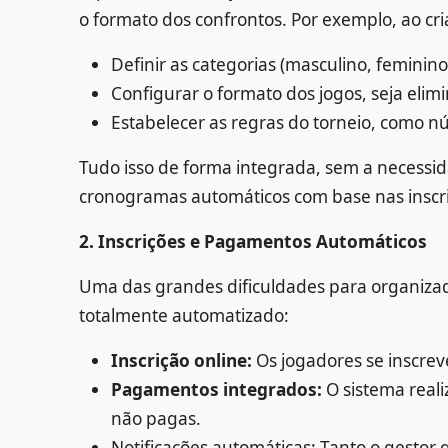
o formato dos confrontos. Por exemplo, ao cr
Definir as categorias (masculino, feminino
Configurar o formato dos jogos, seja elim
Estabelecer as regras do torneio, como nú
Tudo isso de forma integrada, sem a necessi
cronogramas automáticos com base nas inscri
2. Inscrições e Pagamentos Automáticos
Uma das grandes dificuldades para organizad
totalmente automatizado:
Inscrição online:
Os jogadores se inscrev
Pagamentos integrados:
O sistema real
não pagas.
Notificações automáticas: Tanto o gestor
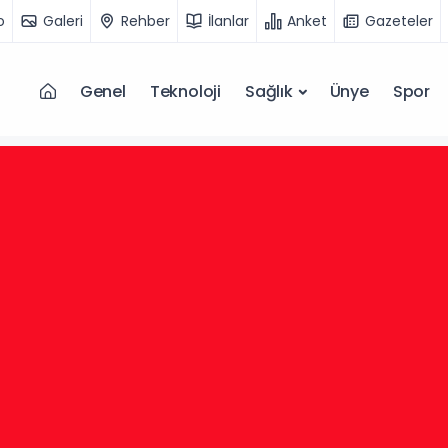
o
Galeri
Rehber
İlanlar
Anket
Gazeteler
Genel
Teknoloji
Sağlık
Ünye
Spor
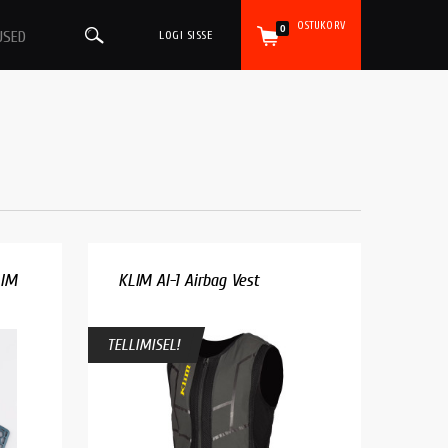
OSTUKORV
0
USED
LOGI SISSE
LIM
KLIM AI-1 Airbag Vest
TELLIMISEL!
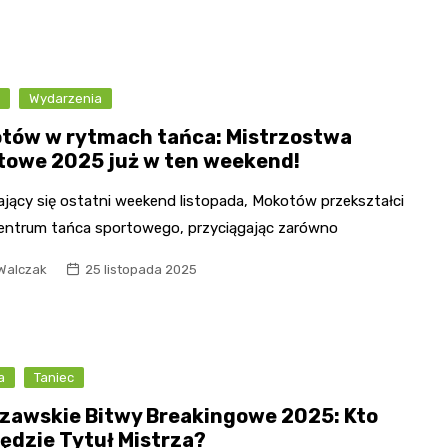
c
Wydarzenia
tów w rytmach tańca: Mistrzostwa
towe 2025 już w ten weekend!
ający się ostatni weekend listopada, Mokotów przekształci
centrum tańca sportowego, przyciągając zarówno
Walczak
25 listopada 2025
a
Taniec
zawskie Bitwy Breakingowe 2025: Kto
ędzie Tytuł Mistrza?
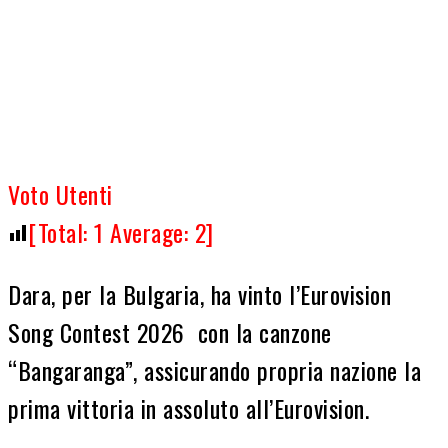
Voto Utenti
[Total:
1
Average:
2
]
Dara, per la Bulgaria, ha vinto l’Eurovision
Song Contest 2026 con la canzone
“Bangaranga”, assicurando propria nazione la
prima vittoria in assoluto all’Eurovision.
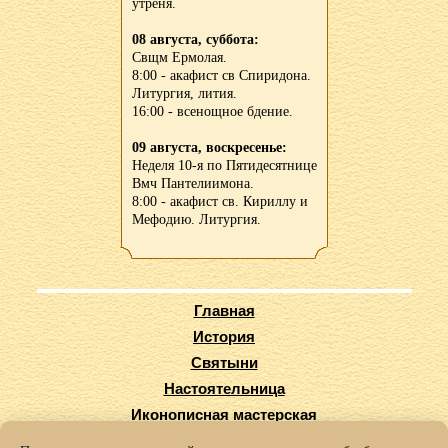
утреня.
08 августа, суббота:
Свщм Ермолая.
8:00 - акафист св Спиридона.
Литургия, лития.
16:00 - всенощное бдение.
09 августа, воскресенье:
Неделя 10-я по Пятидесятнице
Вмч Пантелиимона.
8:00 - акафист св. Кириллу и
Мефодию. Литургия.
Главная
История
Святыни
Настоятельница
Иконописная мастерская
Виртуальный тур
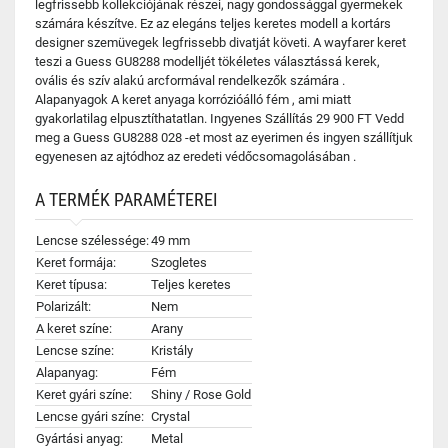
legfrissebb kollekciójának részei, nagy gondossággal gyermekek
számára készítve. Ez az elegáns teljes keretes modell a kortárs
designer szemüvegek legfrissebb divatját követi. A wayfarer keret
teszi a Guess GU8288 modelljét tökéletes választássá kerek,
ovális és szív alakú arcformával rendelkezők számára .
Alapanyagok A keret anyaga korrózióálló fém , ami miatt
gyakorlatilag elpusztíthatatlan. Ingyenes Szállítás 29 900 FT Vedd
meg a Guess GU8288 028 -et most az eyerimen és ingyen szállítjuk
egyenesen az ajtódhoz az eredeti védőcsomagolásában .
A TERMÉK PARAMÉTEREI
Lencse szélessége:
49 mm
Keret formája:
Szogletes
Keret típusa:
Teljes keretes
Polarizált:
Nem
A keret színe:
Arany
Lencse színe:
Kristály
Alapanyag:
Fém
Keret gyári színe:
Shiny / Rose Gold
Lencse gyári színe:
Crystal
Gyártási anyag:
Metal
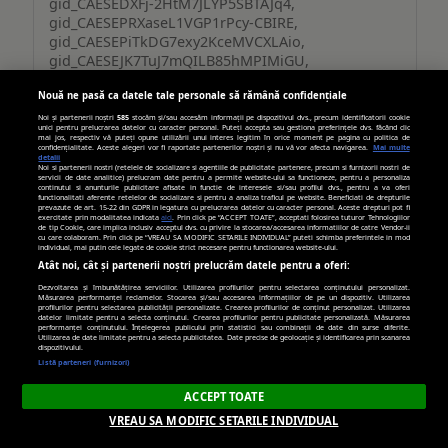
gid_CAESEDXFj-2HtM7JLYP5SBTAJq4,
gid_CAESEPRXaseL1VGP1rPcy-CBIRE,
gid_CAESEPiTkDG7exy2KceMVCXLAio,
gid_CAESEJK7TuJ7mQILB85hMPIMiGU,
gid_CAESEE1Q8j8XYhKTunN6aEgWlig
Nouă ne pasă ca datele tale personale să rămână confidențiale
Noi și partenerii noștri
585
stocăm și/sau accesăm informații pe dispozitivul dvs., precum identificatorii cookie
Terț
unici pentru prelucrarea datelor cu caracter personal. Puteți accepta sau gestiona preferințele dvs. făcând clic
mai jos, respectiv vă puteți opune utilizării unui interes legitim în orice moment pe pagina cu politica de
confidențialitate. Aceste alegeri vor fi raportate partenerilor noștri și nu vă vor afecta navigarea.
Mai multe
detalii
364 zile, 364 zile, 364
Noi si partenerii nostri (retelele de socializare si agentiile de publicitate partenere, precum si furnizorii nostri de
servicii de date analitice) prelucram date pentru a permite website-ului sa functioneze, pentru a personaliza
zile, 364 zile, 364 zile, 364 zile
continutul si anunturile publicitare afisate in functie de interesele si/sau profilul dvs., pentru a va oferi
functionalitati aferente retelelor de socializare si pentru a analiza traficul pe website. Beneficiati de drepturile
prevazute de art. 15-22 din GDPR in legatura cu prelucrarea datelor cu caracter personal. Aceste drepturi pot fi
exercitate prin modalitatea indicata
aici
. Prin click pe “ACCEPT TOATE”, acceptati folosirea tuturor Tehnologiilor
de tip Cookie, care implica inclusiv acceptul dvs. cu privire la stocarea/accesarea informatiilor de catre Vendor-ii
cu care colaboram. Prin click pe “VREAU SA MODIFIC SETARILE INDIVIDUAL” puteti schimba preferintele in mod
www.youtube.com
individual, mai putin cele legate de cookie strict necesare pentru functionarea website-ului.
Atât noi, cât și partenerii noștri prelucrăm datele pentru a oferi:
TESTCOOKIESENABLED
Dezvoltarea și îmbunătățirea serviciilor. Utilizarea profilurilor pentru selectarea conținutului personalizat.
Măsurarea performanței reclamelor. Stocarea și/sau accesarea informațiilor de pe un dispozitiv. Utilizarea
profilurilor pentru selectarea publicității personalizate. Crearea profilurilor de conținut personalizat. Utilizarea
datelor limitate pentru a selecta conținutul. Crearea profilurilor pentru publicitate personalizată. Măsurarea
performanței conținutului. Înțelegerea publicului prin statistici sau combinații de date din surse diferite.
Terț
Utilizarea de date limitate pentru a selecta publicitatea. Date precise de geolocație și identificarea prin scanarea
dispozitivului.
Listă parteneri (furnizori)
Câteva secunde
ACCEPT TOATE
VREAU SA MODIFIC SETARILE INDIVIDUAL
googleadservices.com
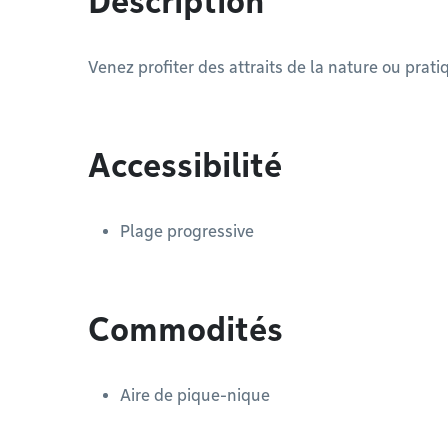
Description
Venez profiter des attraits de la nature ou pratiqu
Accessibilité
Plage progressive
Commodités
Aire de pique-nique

-------

■ PROBLEM REQUIREMENTS ■
Beginning with the line above that contains "Вмч Пантелиимона." and ending with the line that contains "unici pentru prelucrarea", quote each line exactly, keeping out the pictures.

■ WRITTEN REPLY ■
Вмч Пантелиимона.
8:00 - акафист св. Кириллу и
Мефодию. Литургия.
Главная
История
Святыни
Настоятельница
Иконописная мастерская
Виртуальный тур
legfrissebb kollekciójának részei, nagy gondossággal gyermekek
számára készítve. Ez az elegáns teljes keretes modell a kortárs
designer szemüvegek legfrissebb divatját követi. A wayfarer keret
teszi a Guess GU8288 modelljét tökéletes választássá kerek,
ovális és szív alakú arcformával rendelkezők számára .
Alapanyagok A keret anyaga korrózióálló fém , ami miatt
gyakorlatilag elpusztíthatatlan. Ingyenes Szállítás 29 900 FT Vedd
meg a Guess GU8288 028 -et most az eyerimen és ingyen szállítjuk
egyenesen az ajtódhoz az eredeti védőcsomagolásában .
A TERMÉK PARAMÉTEREI
Lencse szélessége:
49 mm
Keret formája:
Szogletes
Keret típusa:
Teljes keretes
Polarizált:
Nem
A keret színe:
Arany
Lencse színe:
Kristály
Alapanyag:
Fém
Keret gyári színe:
Shiny / Rose Gold
Lencse gyári színe:
Crystal
Gyártási anyag:
Metal
gid_CAESEDXFj-2HtM7JLYP5SBTAJq4,
gid_CAESEPRXaseL1VGP1rPcy-CBIRE,
gid_CAESEPiTkDG7exy2KceMVCXLAio,
gid_CAESEJK7TuJ7mQILB85hMPIMiGU,
gid_CAESEE1Q8j8XYhKTunN6aEgWlig
Nouă ne pasă ca datele tale personale să rămână confidențiale
Noi și partenerii noștri
585
stocăm și/sau accesăm informații pe dispozitivul dvs., precum identificatorii cookie
Terț
unici pentru prelucrarea datelor cu caracter personal. Puteți accepta sau gestiona preferințele dvs. făcând clic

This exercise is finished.